▶ _YOUR TASK_: Take each line from the entries that holds "point" and copy it out.
DATA TO PROCESS Start Marker
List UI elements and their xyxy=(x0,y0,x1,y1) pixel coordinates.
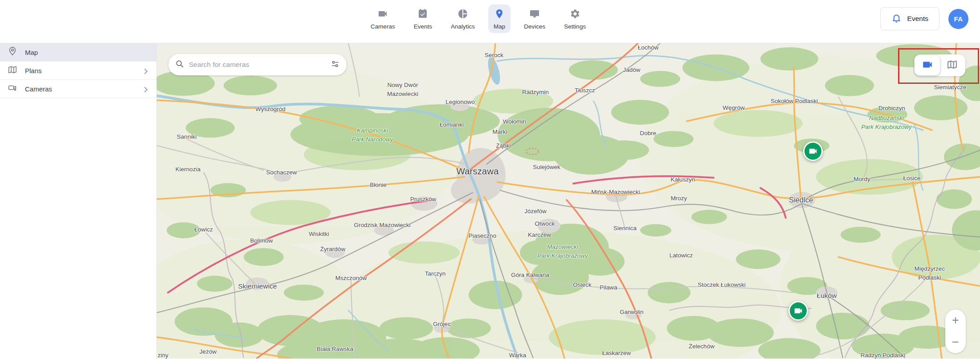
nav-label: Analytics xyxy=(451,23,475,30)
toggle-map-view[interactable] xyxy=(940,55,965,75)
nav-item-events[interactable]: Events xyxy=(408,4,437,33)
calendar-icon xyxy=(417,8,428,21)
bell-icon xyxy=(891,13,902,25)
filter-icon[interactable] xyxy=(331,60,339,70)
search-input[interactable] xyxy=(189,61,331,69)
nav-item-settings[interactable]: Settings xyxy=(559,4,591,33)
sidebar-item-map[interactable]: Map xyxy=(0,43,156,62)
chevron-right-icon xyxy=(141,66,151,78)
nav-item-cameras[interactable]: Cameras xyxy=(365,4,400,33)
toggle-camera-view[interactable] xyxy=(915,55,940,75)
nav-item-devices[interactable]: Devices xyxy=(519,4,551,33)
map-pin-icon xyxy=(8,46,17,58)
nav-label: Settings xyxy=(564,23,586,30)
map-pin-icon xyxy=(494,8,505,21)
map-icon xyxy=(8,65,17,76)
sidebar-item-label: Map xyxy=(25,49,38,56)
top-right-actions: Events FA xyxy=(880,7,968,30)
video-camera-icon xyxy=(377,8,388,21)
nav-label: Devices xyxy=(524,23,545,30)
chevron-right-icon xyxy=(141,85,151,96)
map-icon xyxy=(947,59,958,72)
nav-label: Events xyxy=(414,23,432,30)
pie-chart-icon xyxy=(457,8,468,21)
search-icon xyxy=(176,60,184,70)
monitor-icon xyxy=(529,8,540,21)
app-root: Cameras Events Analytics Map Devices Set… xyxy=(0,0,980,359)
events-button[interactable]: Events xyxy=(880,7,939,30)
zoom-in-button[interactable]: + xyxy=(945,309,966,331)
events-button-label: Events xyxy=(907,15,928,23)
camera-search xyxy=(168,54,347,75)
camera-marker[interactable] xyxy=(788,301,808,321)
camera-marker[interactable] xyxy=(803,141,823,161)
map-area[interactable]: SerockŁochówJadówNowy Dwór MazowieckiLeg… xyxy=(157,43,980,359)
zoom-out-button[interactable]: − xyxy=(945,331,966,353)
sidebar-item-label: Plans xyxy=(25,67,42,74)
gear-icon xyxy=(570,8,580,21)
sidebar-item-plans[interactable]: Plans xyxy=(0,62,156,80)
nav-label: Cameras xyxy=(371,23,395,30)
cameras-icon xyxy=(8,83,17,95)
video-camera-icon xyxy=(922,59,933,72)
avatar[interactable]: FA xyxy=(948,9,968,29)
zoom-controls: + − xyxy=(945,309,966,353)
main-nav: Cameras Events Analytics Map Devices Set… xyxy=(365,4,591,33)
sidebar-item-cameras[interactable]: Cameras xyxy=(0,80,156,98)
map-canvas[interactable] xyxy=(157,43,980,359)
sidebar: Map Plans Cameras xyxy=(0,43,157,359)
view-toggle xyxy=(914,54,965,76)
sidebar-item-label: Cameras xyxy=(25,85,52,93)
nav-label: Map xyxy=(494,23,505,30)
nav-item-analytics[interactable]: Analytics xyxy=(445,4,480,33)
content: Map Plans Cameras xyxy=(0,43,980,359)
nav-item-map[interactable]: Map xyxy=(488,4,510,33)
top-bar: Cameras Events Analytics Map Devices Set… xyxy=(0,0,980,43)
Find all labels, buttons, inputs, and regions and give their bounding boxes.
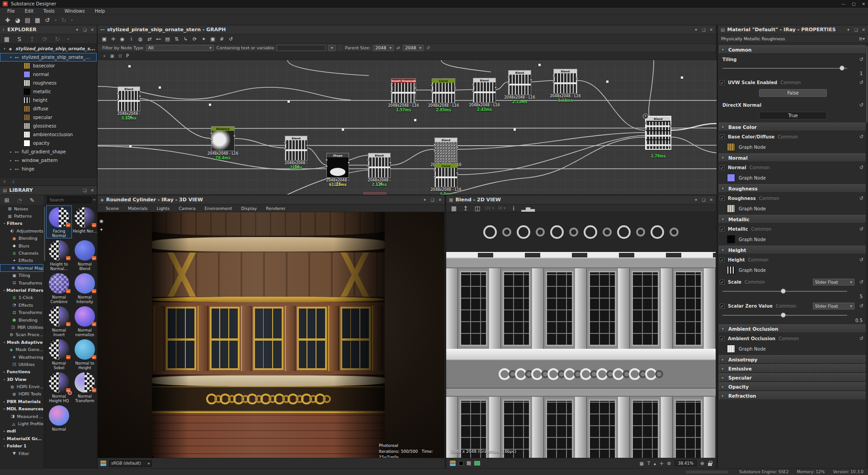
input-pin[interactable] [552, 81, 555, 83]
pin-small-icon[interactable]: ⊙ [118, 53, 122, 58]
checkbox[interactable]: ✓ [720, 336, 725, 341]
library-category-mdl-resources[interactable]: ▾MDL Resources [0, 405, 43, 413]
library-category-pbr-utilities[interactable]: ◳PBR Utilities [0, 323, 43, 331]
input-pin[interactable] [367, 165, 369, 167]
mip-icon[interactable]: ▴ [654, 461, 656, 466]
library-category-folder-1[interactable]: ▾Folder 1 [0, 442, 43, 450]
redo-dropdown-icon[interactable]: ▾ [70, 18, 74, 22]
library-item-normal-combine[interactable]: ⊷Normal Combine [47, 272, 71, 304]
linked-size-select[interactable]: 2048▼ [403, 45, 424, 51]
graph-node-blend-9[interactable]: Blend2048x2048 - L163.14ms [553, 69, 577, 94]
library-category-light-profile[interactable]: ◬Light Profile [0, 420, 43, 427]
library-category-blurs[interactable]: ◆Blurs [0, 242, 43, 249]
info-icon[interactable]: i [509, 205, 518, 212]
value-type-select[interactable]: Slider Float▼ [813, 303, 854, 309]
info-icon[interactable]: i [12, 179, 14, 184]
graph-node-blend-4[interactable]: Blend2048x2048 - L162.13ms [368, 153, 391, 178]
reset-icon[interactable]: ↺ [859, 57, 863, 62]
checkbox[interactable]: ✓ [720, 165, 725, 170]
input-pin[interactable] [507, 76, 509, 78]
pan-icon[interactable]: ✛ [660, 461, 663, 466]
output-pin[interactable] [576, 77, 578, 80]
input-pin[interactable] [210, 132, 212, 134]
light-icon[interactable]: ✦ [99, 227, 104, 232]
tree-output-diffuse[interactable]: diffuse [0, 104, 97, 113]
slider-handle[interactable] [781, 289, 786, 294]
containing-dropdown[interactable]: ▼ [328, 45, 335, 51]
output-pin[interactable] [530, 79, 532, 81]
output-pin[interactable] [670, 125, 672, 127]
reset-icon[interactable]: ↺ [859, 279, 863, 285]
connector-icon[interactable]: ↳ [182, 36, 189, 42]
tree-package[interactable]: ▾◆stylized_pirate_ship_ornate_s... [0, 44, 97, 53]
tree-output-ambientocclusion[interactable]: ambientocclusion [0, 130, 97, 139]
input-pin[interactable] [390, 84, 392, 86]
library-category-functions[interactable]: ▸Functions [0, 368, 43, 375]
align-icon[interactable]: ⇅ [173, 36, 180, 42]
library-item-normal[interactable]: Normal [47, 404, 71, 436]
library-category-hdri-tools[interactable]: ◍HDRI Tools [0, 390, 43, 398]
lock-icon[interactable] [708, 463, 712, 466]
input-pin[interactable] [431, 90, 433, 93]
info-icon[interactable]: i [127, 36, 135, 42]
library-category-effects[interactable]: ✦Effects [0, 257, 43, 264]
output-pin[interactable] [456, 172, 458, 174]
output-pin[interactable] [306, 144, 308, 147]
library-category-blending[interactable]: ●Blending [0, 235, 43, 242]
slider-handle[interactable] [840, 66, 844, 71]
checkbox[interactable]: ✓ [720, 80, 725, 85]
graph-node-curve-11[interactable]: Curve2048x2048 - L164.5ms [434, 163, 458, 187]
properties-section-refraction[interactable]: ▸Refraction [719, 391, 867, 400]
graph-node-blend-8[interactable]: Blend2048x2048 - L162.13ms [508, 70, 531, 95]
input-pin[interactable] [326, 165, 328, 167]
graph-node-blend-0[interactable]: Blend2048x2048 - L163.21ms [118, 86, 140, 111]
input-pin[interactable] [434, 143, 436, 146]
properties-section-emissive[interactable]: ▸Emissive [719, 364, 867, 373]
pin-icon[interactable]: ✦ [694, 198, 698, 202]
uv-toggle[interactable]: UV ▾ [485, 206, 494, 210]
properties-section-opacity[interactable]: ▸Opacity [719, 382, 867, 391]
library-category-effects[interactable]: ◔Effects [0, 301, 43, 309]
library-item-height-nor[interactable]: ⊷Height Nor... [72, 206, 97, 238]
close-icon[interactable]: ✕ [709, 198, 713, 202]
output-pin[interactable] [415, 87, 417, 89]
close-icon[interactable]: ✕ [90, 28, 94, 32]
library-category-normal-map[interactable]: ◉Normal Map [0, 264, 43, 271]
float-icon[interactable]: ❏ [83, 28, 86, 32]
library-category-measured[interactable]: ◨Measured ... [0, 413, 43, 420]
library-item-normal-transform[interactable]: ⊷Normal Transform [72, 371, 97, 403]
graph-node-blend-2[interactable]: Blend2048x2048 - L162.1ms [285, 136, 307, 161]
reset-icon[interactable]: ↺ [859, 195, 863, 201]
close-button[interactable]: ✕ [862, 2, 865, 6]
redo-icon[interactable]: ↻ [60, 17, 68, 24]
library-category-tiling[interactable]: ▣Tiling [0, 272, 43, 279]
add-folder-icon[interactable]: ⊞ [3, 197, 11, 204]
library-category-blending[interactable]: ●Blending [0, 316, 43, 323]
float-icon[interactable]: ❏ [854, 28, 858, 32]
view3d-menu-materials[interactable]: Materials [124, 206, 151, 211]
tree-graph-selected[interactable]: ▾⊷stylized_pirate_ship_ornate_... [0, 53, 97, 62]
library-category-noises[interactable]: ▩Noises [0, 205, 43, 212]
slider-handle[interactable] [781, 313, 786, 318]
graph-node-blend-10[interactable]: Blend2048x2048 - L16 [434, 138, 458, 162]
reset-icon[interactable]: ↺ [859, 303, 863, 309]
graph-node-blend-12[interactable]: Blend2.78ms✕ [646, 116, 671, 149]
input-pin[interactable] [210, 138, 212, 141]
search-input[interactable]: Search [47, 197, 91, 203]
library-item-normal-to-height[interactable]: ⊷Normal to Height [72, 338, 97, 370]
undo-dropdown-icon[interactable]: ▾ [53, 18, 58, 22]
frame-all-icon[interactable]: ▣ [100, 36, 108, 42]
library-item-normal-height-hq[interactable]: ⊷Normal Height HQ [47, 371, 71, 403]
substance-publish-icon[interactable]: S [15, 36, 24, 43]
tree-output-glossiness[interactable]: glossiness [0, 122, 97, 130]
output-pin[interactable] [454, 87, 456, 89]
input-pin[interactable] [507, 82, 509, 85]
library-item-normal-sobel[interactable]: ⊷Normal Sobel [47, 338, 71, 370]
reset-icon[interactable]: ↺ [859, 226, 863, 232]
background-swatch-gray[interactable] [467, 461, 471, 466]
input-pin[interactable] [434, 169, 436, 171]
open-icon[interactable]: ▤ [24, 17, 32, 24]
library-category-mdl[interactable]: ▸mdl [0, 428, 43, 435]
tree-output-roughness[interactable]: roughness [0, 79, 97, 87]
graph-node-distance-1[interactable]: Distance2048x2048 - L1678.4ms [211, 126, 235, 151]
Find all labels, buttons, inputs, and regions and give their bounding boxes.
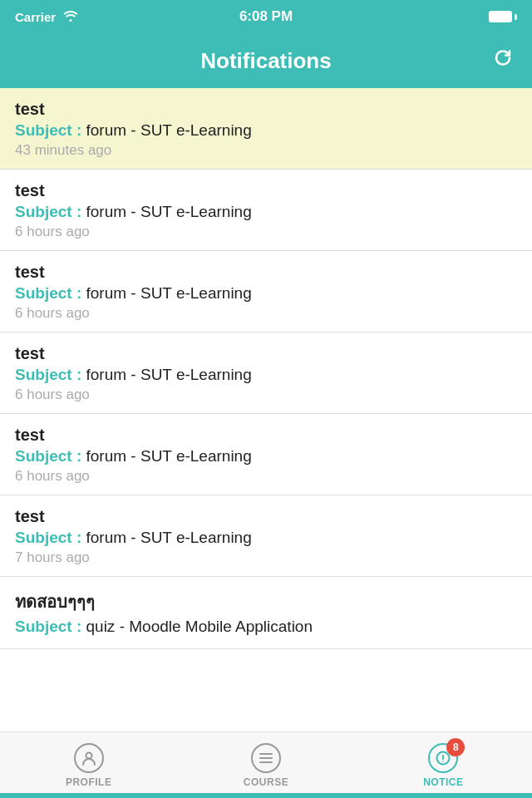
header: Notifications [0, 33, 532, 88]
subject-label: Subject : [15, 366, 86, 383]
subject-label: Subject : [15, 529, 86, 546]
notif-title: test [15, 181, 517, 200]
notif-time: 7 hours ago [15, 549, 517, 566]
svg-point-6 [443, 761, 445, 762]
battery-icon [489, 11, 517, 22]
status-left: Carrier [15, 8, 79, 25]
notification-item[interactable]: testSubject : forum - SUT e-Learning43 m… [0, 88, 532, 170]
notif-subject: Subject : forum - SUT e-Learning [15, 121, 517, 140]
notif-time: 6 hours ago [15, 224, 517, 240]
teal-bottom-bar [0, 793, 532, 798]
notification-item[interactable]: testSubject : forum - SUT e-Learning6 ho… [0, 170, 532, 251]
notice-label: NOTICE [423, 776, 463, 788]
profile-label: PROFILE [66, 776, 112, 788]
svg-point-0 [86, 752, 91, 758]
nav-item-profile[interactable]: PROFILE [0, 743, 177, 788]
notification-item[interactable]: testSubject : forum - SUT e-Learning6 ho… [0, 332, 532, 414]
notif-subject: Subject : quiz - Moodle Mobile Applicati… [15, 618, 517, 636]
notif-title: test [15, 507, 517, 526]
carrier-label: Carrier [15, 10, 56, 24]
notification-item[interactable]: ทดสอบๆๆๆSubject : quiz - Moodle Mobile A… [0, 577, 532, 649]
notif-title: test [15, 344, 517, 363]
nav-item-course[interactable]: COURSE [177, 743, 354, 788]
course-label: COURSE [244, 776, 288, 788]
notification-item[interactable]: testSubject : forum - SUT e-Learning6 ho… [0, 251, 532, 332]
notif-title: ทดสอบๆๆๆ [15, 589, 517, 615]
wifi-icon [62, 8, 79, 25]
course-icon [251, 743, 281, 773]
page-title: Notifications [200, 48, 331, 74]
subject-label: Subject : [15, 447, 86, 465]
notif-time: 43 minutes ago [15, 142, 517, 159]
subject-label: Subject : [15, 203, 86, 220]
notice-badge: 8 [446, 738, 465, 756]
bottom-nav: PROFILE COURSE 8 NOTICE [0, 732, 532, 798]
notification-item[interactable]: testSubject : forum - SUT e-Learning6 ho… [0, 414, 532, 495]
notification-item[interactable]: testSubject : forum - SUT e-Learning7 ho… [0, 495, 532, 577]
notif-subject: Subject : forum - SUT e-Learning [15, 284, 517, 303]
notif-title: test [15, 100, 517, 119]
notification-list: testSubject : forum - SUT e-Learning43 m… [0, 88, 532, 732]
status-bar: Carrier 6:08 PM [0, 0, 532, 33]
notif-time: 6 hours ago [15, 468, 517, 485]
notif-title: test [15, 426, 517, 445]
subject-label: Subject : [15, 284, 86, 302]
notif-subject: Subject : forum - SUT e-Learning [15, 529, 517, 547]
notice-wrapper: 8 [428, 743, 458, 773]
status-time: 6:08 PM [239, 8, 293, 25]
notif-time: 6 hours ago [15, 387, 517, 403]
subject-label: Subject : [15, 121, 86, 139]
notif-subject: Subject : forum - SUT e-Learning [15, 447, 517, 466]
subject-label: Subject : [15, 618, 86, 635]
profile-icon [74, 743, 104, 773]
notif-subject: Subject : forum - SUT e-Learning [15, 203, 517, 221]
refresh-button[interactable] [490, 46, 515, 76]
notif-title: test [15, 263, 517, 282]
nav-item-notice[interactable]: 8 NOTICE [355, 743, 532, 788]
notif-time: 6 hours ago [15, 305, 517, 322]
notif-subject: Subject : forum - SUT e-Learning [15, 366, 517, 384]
DATA TO PROCESS End Marker
▶ _WRITTEN SOLUTION_:
svg-point-6 [443, 761, 445, 762]
svg-point-0 [86, 752, 91, 758]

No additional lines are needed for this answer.